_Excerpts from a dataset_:
====================

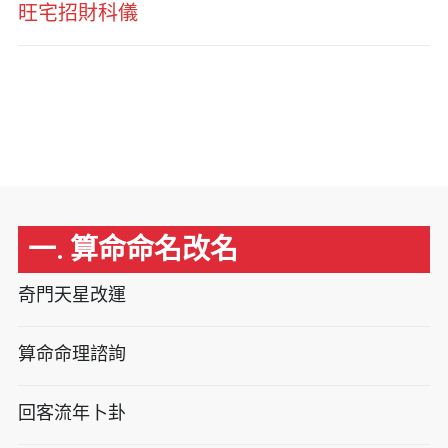
旺宅招財科儀
一. 算命命名改名
奇門天星改運
算命命理諮詢
回客流年卜卦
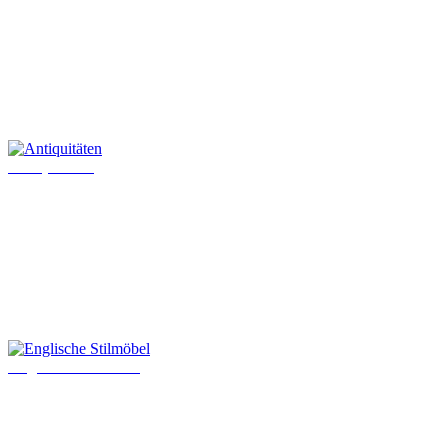
Antiquitäten
Englische Stilmöbel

====================

_Goal of the exercise_: Could each line of the data be written out exactly, with no pictures included?

_Finished task_:
旺宅招財科儀
一. 算命命名改名
奇門天星改運
算命命理諮詢
回客流年卜卦
Antiquitäten
Englische Stilmöbel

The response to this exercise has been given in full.